━━━━━ Information provided
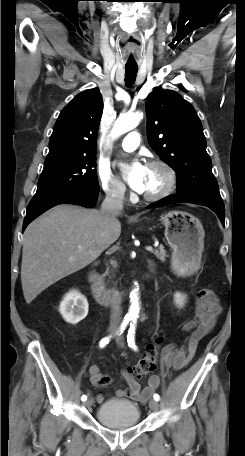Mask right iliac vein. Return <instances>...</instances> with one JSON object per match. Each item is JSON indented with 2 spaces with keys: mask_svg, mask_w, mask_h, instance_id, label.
<instances>
[{
  "mask_svg": "<svg viewBox=\"0 0 245 456\" xmlns=\"http://www.w3.org/2000/svg\"><path fill=\"white\" fill-rule=\"evenodd\" d=\"M109 332H110V333H114V332H115V329H114V328H111V329L109 330ZM93 402H94L93 399H92V398H89L86 402H84V405H85L86 407H90V406L93 404Z\"/></svg>",
  "mask_w": 245,
  "mask_h": 456,
  "instance_id": "1",
  "label": "right iliac vein"
}]
</instances>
━━━━━━━━━━
▶ Exercise: Across all the lines above, repeat the wording exactly and omit the pictures.

▶ Output:
Mask right iliac vein. Return <instances>...</instances> with one JSON object per match. Each item is JSON indented with 2 spaces with keys: mask_svg, mask_w, mask_h, instance_id, label.
<instances>
[{
  "mask_svg": "<svg viewBox=\"0 0 245 456\" xmlns=\"http://www.w3.org/2000/svg\"><path fill=\"white\" fill-rule=\"evenodd\" d=\"M109 332H110V333H114V332H115V329H114V328H111V329L109 330ZM93 402H94L93 399H92V398H89L86 402H84V405H85L86 407H90V406L93 404Z\"/></svg>",
  "mask_w": 245,
  "mask_h": 456,
  "instance_id": "1",
  "label": "right iliac vein"
}]
</instances>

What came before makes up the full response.